Finally, fats also provide energy, keep hormone levels balanced and fight inflammation, which builds up when you train hard. Omega-3 fatty acids — found in fatty fish, walnuts and flaxseeds — play an especially critical role, Nader says. She advises athletes to consume foods high in these fats at least two to three times weekly.
While it's true that some athletes see success on a high-fat, low-carb diet, that doesn't work for many people, Nader says. Fats aren't as easy to burn quickly, like carbs are. In order to train your body to use them efficiently, you have to be diligent about restricting your carb intake.
For many runners, adding this extra stress on top of training is counterproductive, she says. "Carbohydrates allow for a little bit more flexibility, a little more leeway," Nader explains. Plus, a low-carb approach may impair performance in many endurance athletes, according to a December 2016 study in the Journal of Physiology.
Consider Quality, Too
Your eating habits aren't all a numbers game. The quality of the foods you eat matters, too. Aim for whole, minimally processed picks like lean meats and fish, whole grains, dairy and a wide variety of fruits and vegetables. They offer the most micronutrients, the vitamins and minerals your body needs to support your training and recovery, and keep your immune system healthy.
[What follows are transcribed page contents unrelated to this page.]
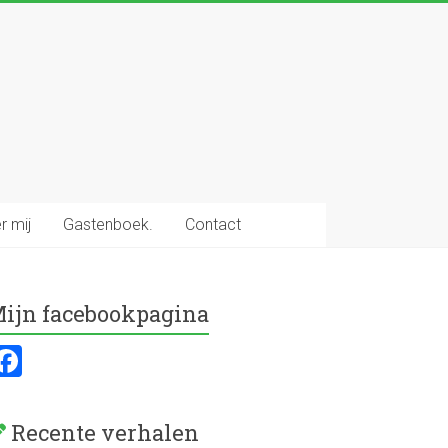
r mij
Gastenboek.
Contact
ijn facebookpagina
F
a
ce
Recente verhalen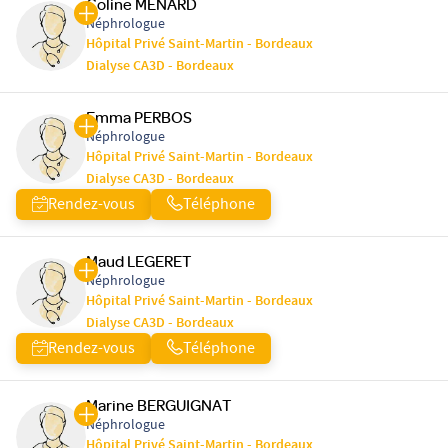
Coline MENARD
Néphrologue
Hôpital Privé Saint-Martin - Bordeaux
Dialyse CA3D - Bordeaux
Emma PERBOS
Néphrologue
Hôpital Privé Saint-Martin - Bordeaux
Dialyse CA3D - Bordeaux
Rendez-vous
Téléphone
Maud LEGERET
Néphrologue
Hôpital Privé Saint-Martin - Bordeaux
Dialyse CA3D - Bordeaux
Rendez-vous
Téléphone
Marine BERGUIGNAT
Néphrologue
Hôpital Privé Saint-Martin - Bordeaux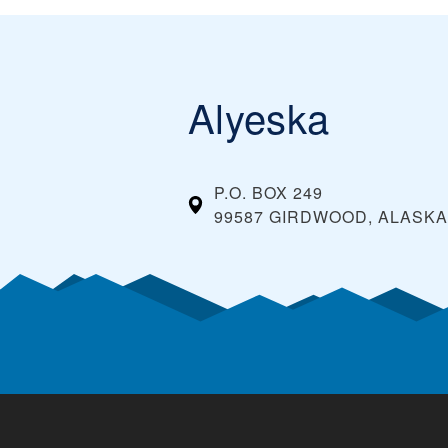
Alyeska
P.O. BOX 249
99587 GIRDWOOD, ALASK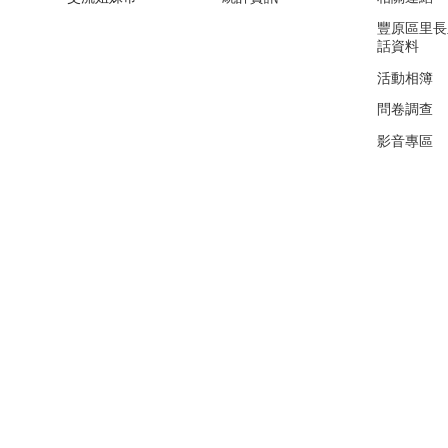
豐原區里長
話資料
活動相簿
問卷調查
影音專區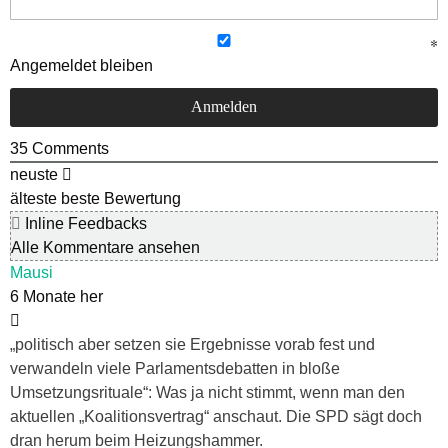
Angemeldet bleiben
35
Comments
neuste
älteste
beste Bewertung
Inline Feedbacks
Alle Kommentare ansehen
Mausi
6 Monate her
„politisch aber setzen sie Ergebnisse vorab fest und
verwandeln viele Parlamentsdebatten in bloße
Umsetzungsrituale“: Was ja nicht stimmt, wenn man den
aktuellen „Koalitionsvertrag“ anschaut. Die SPD sägt doch
dran herum beim Heizungshammer.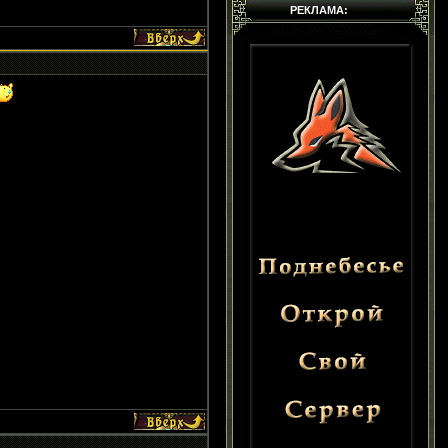
РЕКЛАМА: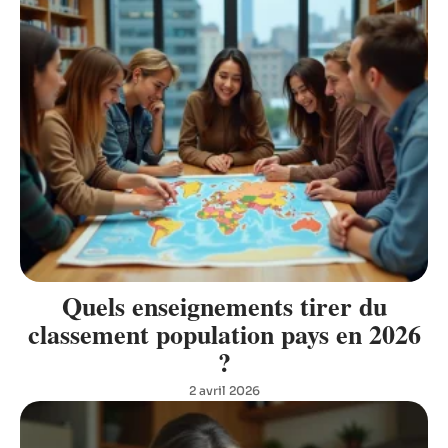
Quels enseignements tirer du
classement population pays en 2026
?
2 avril 2026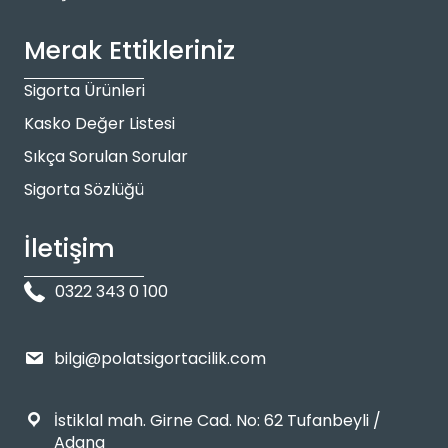
Merak Ettikleriniz
Sigorta Ürünleri
Kasko Değer Listesi
Sıkça Sorulan Sorular
Sigorta Sözlüğü
İletişim
0322 343 0 100
bilgi@polatsigortacilik.com
İstiklal mah. Girne Cad. No: 62 Tufanbeyli /
Adana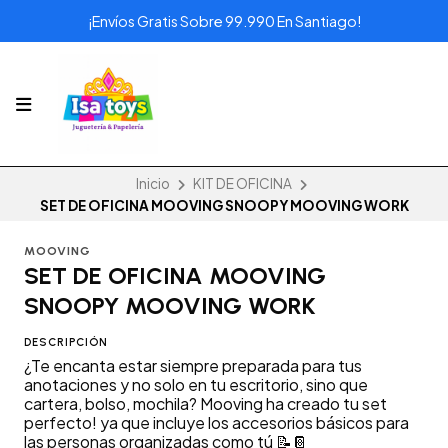
¡Envíos Gratis Sobre 99.990 En Santiago!
Inicio
KIT DE OFICINA
SET DE OFICINA MOOVING SNOOPY MOOVING WORK
MOOVING
SET DE OFICINA MOOVING
SNOOPY MOOVING WORK
DESCRIPCIÓN
¿Te encanta estar siempre preparada para tus
anotaciones y no solo en tu escritorio, sino que
cartera, bolso, mochila? Mooving ha creado tu set
perfecto! ya que incluye los accesorios básicos para
las personas organizadas como tú 📝📔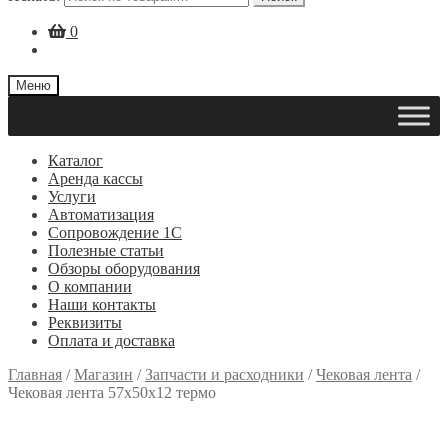
0
Меню
Каталог
Аренда кассы
Услуги
Автоматизация
Сопровождение 1С
Полезные статьи
Обзоры оборудования
О компании
Наши контакты
Реквизиты
Оплата и доставка
Главная
/
Магазин
/
Запчасти и расходники
/
Чековая лента
/
Чековая лента 57х50х12 термо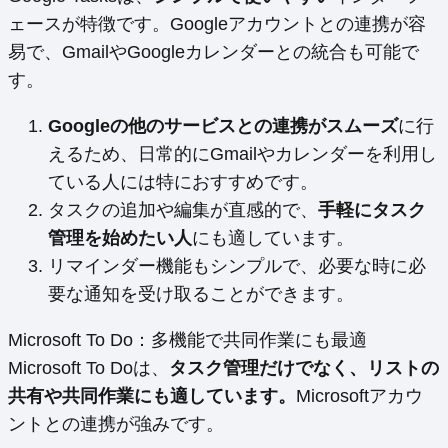
ェースが特徴です。Googleアカウントとの連携が容
易で、GmailやGoogleカレンダーとの統合も可能で
す。
Googleの他のサービスとの連携がスムーズ
に行
えるため、日常的にGmailやカレンダーを利用し
ている人には特におすすめです。
タスクの追加や編集が直感的で、
手軽にタスク
管理を始めたい人
にも適しています。
リマインダー機能もシンプルで、必要な時に必
要な通知を受け取ることができます。
Microsoft To Do：多機能で共同作業にも最適
Microsoft To Doは、
タスク管理だけでなく、リストの
共有や共同作業にも適しています。
Microsoftアカウ
ントとの連携が強みです。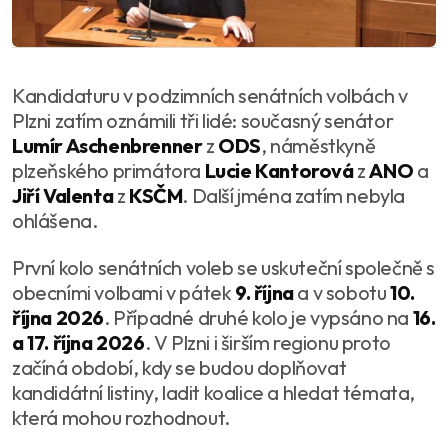
Kandidaturu v podzimních senátních volbách v
Plzni zatím oznámili tři lidé: současný senátor
Lumír Aschenbrenner
z
ODS
, náměstkyně
plzeňského primátora
Lucie Kantorová
z
ANO
a
Jiří Valenta
z
KSČM
. Další jména zatím nebyla
ohlášena.
První kolo senátních voleb se uskuteční společně s
obecními volbami v pátek
9. října
a v sobotu
10.
října 2026
. Případné druhé kolo je vypsáno na
16.
a 17. října 2026
. V Plzni i širším regionu proto
začíná období, kdy se budou doplňovat
kandidátní listiny, ladit koalice a hledat témata,
která mohou rozhodnout.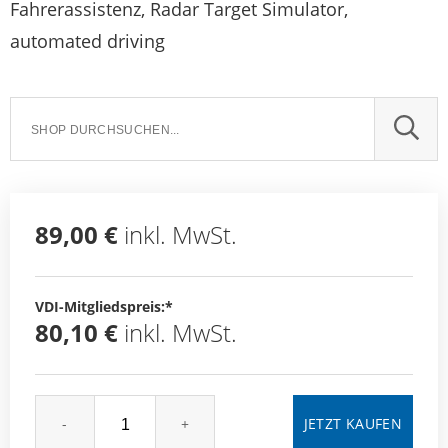
Fahrerassistenz, Radar Target Simulator,
automated driving
SUCH
89,00 €
inkl. MwSt.
VDI-Mitgliedspreis:*
80,10 €
inkl. MwSt.
-
+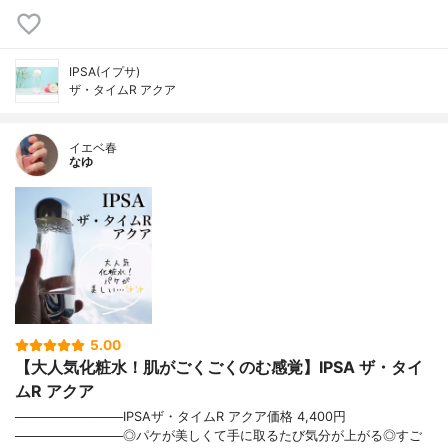
IPSA(イプサ)
ザ・タイムR アクア
イエベ春
なゆ
5.00
【大人気化粧水！肌がごくごくのむ感覚】IPSA ザ・タイ
ムR アクア
────────────IPSAザ・タイムR アクア価格 4,400円
────────────◎パケが美しくて手に取るたび気分が上がる◎すご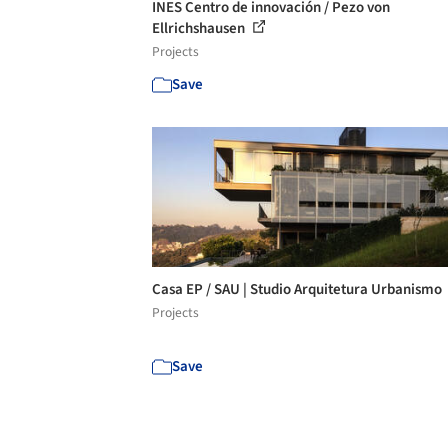
INES Centro de innovación / Pezo von
Ellrichshausen
Projects
Save
Casa EP / SAU | Studio Arquitetura Urbanismo
Projects
Save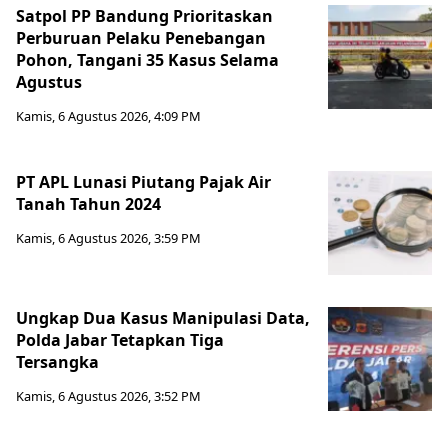
Satpol PP Bandung Prioritaskan
Perburuan Pelaku Penebangan
Pohon, Tangani 35 Kasus Selama
Agustus
Kamis, 6 Agustus 2026, 4:09 PM
PT APL Lunasi Piutang Pajak Air
Tanah Tahun 2024
Kamis, 6 Agustus 2026, 3:59 PM
Ungkap Dua Kasus Manipulasi Data,
Polda Jabar Tetapkan Tiga
Tersangka
Kamis, 6 Agustus 2026, 3:52 PM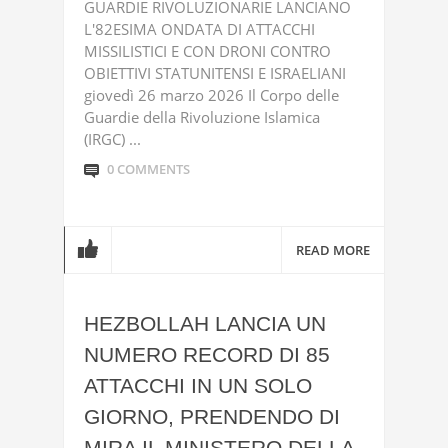
GUARDIE RIVOLUZIONARIE LANCIANO
L'82ESIMA ONDATA DI ATTACCHI
MISSILISTICI E CON DRONI CONTRO
OBIETTIVI STATUNITENSI E ISRAELIANI
giovedì 26 marzo 2026 Il Corpo delle
Guardie della Rivoluzione Islamica
(IRGC) ...
0 COMMENTS
READ MORE
HEZBOLLAH LANCIA UN
NUMERO RECORD DI 85
ATTACCHI IN UN SOLO
GIORNO, PRENDENDO DI
MIRA IL MINISTERO DELLA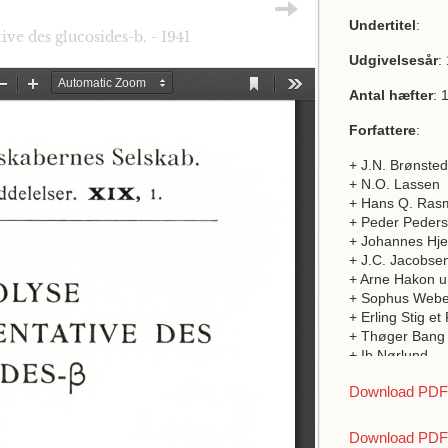
Undertitel
:
ive des glucosides-b. - 1941
Udgivelsesår
:
Antal hæfter
: 
Forfattere
:
+ J.N. Brønsted
+ N.O. Lassen
+ Hans Q. Ras
+ Peder Peder
+ Johannes Hje
+ J.C. Jacobse
+ Arne Hakon 
+ Sophus Webe
+ Erling Stig et
+ Thøger Bang
+ Ib Nørlund
+ T.S. Chang
Download PDF a
Download PDF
Most of your carbs should be what are called complex carbohydrates — foods rich in fiber and nutrients like whole grains, most vegetables and beans, Nader says. But simple carbohydrates like fruit, starchy vegetables and sugars have their place, too; they provide fast energy that can give you a much-needed jolt before or during a race.
Fuel on — and After — the Run
Your muscles' stores of glycogen — the type of sugar they use for energy — are substantially depleted after about 90 minutes of moderate to high-intensity exercise, notes a September 2016 study in American Journal of Physiology: Endocrinology and Metabolism.
You'll need to take in more glycogen during long training runs and your marathon. Sports nutrition guidelines recommend aiming for 30 to 90 grams per hour; start on the low end if you're smaller or prone to stomach distress, Griffin says.
Begin practicing mid-run fueling once your training sessions reach that 90-minute mark. That way, you'll have plenty of time to practice and see what works for you and your gut, Griffin says. You can use pre-packaged gels, chews and sports drinks — or even tote your own whole foods, such as bananas or dates.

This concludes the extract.